Bu Türkiye, yurtta da cihanda da Batılı emperyalistler lehine susarsa, yaralı vaziyetine razı olmaktan doğan sahte bir sıhhatle, yaşamasına müsaade edilecekti. Batılılar lehine susmak da ne idi? Hatta Batılılar lehine konuşmak, Batılılar lehine konuşturmamak, Batılılar lehine yasaklamak, Batılılar lehine düşmanlık etmek… Kime idi? Millete! Türkiye’de, Osmanlı’yı öldü diye konulduğu mezarından çıkarıp lif lif yolmaktan beter bir zulümle, İslam’a yasak getirildi. İngiliz ruhlu bir histeri, milletin değerlerinden iğrenici bir şizofreniyle hükümet etti. Camiler ahır, ezanlar sansürlü, Kur’an yasaklı… On yıllar böyle geçti…
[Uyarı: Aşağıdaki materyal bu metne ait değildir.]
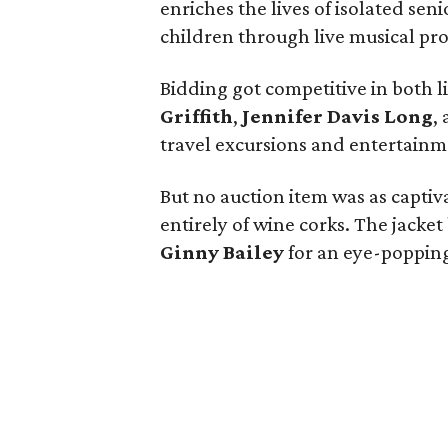
enriches the lives of isolated seni
children through live musical pr
Bidding got competitive in both l
Griffith
,
Jennifer Davis Long
,
travel excursions and entertainm
But no auction item was as capti
entirely of wine corks. The jacke
Ginny
Bailey
for an eye-poppin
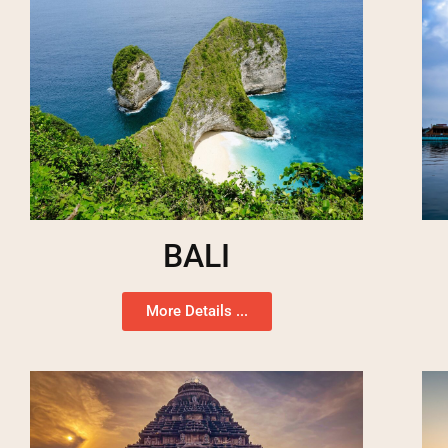
BALI
More Details ...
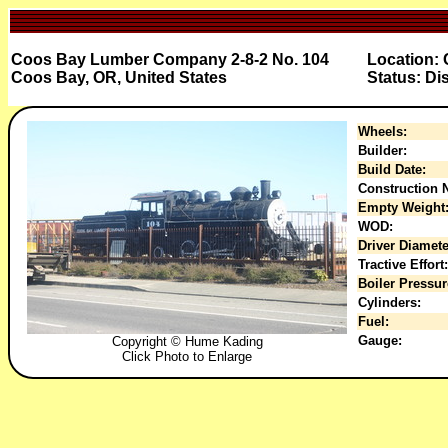
Coos Bay Lumber Company 2-8-2 No. 104
Location:
Coos Bay, OR, United States
Status: Di
Wheels:
Builder:
Build Date:
Construction N
Empty Weight
WOD:
Driver Diamete
Tractive Effort:
Boiler Pressur
Cylinders:
Fuel:
Gauge:
Copyright © Hume Kading
Click Photo to Enlarge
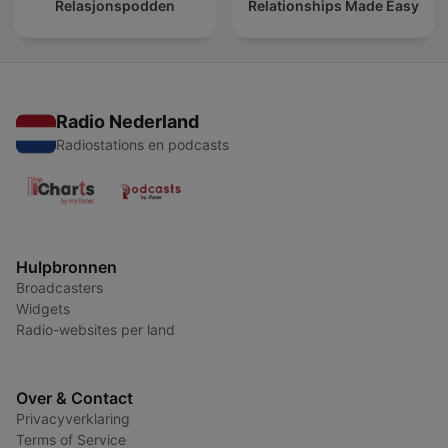
Relasjonspodden
Relationships Made Easy
Radio Nederland
Radiostations en podcasts
Hulpbronnen
Broadcasters
Widgets
Radio-websites per land
Over & Contact
Privacyverklaring
Terms of Service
Ama aslanlık serde, yarası çeperdeydi. Çeperdeki yaralar kabuk tuttukça, aslanlık azdı. Yurtta da susulmamaya, cihanda da susulmamaya başlandı. Bir asır dolmamış, Batı’ya tam uşaklık vasfımız nasır tutmamıştı. Hâlâ kan damlatan yaramızı, öz tırnaklarımızla kanatmış, Batı’ya uşaklığı reddetmiş, Allah’a, tam bağımsız vatana ve millete âşıklık davasını yeniden güder olmuştuk. Ama vaziyet çok kötüydü. Zaten Ortadoğu Sykes-Picot temelinde şekillenmişti. Bu temelin, Ortadoğu’nun tıraşlanmış kuzeyinde de katları yükseltilmeliydi. Hal böyleyken, Sykes-Picot hayvanlığının “Alakanı kestik!” dedikleri Suriye ile Filistin ile Yemen ile alakadar olundukça, aslanlık daha bir nüksetti. Öldü diye mezarına konulan Osmanlı, dipten mezarını tekmelemekteydi. Batılılar ve onlara uşaklıkta ısrar eden içimizdeki batmışlar, bu sesi, ölühaneden gelen ölümün sesi olarak duydular. Bu sesin sahibi kalkmasın diye üzerine, dünyalar çapında ağırlıklar yığdılar… Ve hatta yetmedi; Sykes-Picot hayvan taksimatına karşılık zamanında, Başkan Wilson’un, alternatif bir hayvan taksimatı olarak ve ABD sırtlanını temsilen masaya serdiği haritayı, salyalarından temizleyip, tüm dünyaya şamil gazete sayfalarından gösterdiler…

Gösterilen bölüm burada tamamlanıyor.